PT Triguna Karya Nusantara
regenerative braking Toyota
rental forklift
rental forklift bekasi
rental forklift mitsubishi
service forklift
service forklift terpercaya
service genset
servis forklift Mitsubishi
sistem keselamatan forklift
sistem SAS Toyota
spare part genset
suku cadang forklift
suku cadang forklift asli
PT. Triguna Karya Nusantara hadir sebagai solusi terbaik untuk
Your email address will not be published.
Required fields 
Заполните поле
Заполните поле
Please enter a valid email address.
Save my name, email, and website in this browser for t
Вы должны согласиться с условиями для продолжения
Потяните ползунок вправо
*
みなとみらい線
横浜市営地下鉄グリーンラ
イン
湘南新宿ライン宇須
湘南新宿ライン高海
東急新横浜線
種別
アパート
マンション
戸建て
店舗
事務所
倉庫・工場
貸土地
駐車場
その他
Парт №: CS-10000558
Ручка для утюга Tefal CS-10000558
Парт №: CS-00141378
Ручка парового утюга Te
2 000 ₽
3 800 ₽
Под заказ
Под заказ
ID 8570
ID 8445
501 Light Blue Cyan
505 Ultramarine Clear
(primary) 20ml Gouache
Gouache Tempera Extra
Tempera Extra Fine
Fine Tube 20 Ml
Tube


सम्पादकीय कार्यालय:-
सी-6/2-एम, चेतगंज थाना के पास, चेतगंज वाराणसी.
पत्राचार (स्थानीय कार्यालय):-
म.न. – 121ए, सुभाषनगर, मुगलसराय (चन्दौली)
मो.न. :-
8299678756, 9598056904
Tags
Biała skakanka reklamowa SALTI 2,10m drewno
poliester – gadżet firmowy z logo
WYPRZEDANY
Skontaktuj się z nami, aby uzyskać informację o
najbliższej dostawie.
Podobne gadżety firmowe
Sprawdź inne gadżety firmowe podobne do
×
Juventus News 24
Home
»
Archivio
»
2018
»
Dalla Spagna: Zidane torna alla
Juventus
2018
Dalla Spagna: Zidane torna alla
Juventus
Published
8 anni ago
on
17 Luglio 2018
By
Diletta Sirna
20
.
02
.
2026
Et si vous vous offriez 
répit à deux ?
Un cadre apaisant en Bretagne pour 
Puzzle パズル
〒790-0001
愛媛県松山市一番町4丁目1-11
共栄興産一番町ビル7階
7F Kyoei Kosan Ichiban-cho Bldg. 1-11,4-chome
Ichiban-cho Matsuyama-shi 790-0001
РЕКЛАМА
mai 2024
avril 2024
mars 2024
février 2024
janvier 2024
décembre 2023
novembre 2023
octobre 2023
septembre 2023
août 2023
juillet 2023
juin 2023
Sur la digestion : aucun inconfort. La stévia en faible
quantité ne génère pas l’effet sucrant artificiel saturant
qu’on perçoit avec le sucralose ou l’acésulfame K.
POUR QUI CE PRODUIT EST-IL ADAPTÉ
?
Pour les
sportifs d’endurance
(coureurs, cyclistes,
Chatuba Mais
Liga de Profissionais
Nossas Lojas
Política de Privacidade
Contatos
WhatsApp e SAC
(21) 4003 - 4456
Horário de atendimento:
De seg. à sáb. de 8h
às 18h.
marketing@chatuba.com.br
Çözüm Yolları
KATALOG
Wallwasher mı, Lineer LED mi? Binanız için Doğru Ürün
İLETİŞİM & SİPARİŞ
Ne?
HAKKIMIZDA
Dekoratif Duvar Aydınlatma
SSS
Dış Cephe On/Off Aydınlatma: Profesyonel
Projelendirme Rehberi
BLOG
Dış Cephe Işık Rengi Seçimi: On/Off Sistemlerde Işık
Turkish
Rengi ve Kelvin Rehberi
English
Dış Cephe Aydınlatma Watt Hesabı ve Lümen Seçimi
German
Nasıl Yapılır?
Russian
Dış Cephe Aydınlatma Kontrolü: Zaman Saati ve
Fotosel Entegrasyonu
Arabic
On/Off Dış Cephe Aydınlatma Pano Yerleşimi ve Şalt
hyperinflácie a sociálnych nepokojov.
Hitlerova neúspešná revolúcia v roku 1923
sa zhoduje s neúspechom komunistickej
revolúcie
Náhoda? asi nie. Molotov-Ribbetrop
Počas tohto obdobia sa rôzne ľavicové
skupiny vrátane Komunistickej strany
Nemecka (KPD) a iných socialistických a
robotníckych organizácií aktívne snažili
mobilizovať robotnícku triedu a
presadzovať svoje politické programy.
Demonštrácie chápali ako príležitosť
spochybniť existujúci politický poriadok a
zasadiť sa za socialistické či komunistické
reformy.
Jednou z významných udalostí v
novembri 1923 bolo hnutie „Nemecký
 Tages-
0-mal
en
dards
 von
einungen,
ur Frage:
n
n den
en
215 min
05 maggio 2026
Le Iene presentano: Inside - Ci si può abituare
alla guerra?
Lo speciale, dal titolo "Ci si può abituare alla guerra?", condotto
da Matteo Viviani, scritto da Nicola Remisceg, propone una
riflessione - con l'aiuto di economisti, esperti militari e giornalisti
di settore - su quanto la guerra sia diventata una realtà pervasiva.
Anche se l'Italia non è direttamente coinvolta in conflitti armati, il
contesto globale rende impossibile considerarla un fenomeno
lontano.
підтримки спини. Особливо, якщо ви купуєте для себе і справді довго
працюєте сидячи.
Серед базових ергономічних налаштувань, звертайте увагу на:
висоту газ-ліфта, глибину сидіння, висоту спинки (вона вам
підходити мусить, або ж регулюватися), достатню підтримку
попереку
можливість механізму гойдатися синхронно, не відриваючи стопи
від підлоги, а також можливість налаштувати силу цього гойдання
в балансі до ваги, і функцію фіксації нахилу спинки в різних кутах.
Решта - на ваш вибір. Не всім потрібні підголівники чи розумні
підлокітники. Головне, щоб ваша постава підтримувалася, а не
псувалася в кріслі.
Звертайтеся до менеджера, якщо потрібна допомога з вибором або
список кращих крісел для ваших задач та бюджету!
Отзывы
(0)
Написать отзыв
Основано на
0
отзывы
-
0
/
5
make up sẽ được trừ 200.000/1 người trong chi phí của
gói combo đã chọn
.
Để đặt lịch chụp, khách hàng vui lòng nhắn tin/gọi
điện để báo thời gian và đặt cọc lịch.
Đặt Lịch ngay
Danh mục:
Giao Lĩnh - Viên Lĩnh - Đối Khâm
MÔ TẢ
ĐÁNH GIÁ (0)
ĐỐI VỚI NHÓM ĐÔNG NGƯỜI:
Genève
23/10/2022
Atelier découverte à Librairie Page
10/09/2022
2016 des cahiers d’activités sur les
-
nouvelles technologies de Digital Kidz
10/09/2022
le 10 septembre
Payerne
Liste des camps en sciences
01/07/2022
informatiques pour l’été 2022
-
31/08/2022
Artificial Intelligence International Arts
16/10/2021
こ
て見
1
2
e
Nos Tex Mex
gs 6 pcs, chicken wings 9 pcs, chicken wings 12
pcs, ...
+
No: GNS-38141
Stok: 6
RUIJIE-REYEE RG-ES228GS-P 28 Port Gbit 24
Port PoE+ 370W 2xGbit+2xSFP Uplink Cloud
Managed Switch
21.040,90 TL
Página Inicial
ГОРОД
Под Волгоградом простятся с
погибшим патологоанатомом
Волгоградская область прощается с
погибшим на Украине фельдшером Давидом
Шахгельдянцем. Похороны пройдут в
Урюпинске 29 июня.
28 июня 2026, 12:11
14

========================================================================

- _Work request_
Could you copy every line in the records that holds "rental"?

- _Answer to this task_
rental forklift
rental forklift bekasi
rental forklift mitsubishi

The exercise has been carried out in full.